I don't think we're on the same page here. I meant to say that Haskell protects against inconsistent states: you literally cannot create a dead player with HP and Inventory records. I don't have a strong grasp on the visitor pattern, but I'm not sure how it can be used to accomplish compile time guarantees that the properties of an object will always be correct.

> It's still far more annoying when the language is lazily evaluated and has Haskell syntax.

Python:

  def f(x,y):
      print x, y
      return x + y
Haskell:

  f x y = traceShow (x, y) (x + y)
Laziness is a separate issue altogether. Debugging lazy behavior is difficult in any language, and you would have similar problems in Python if you were testing deeply nested generators.

That said, laziness should not be an issue if you are simply testing that functions are correct, since most functions are pure and you will almost never use lazy IO.

If you need to debug evaluation order or a memory leak, that's much harder, and admitted one of Haskell's biggest weaknesses. My answer here is that you should almost always prefer strict data structures and functions unless you really need laziness. That's not a cure all, but it is a good policy when programming in Haskell.

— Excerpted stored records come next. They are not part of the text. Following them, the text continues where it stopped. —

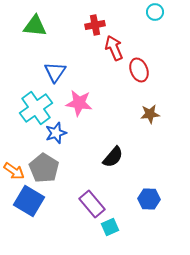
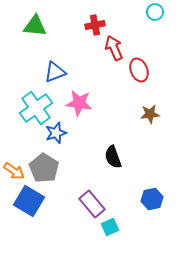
blue triangle: rotated 35 degrees clockwise
black semicircle: rotated 120 degrees clockwise
blue hexagon: moved 3 px right; rotated 15 degrees counterclockwise
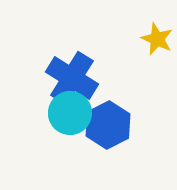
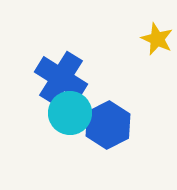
blue cross: moved 11 px left
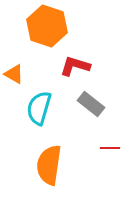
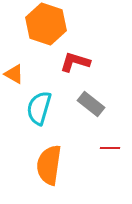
orange hexagon: moved 1 px left, 2 px up
red L-shape: moved 4 px up
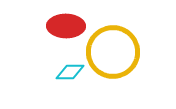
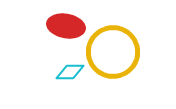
red ellipse: rotated 9 degrees clockwise
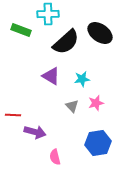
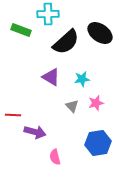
purple triangle: moved 1 px down
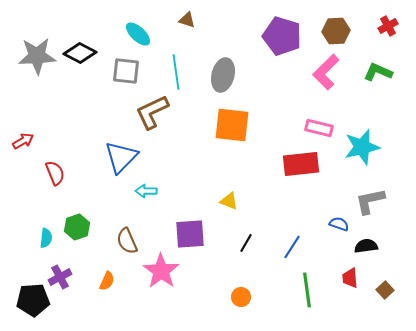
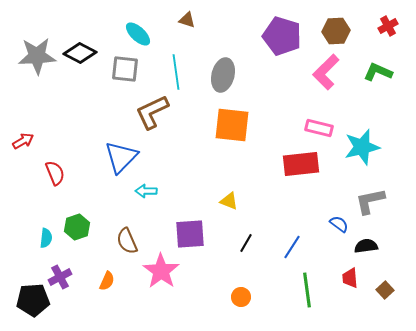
gray square: moved 1 px left, 2 px up
blue semicircle: rotated 18 degrees clockwise
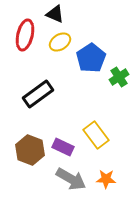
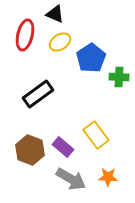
green cross: rotated 36 degrees clockwise
purple rectangle: rotated 15 degrees clockwise
orange star: moved 2 px right, 2 px up
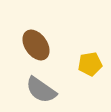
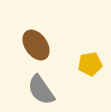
gray semicircle: rotated 20 degrees clockwise
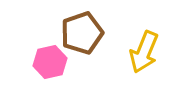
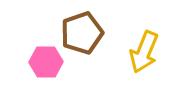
pink hexagon: moved 4 px left; rotated 12 degrees clockwise
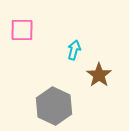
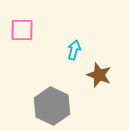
brown star: rotated 15 degrees counterclockwise
gray hexagon: moved 2 px left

> don't think we're on the same page here. I meant to say that Haskell protects against inconsistent states: you literally cannot create a dead player with HP and Inventory records. I don't have a strong grasp on the visitor pattern, but I'm not sure how it can be used to accomplish compile time guarantees that the properties of an object will always be correct.

An example of the visitor pattern:

    class LivePlayer;
    class DeadPlayer;

    class PlayerVisitor {
    public:
      virtual void VisitLive(LivePlayer *p) = 0;
      virtual void VisitDead(DeadPlayer *p) = 0;
    };

    class Player {
    public:
      virtual void Visit(PlayerVisitor *v) = 0;
      virtual ~Player() { }
    };

    class LivePlayer : public Player {
    public:
      void Visit(PlayerVisitor *v) { v->VisitLive(this); }
      LivePlayer(int hp, std::vector<InventoryItem> inventory)
        : hp_(hp), inventory_(inventory) { }
      int hp() const { return hp_; }
      const std::vector<InventoryItem> &inventory() const { return inventory_; }
    private:
      int hp_;
      std::vector<InventoryItem> inventory_;
    };

    class DeadPlayer : public Player {
    public:
      void Visit(PlayerVisitor *v) { v->VisitDead(this); }
      DeadPlayer() { }
    };
This is equivalent to the Haskell code

    data Player = LivePlayer Int (Vector InventoryItem) | DeadPlayer
including the fact that in this example the objects are immutable.

Instead of using a case expression to pattern match over the player, you'd have to construct a PlayerVisitor and implement the visit methods on that type.

Things can be made a bit less cumbersome than that, for example in a language with lambdas, you can just have the Visit method take a lambda for each subclass, and each subclass's implementation calls one. That makes it arguably equally convenient to use the types (with some extra parentheses), but it's still much more annoying to define the types that way in the first place.

I think even the visitor pattern isn't required here, all you need is subclassing. Although this clutters things up more by having abstract methods in the base class, technically that's all you need.
Sure.
To be fair, if the place you're trying to debug is not evaluated (be it due to laziness or because it's generally dead code) that should be a pretty strong indicator something is wrong.
And generally a good clue as to what is wrong (or at least where to put the next couple checks...).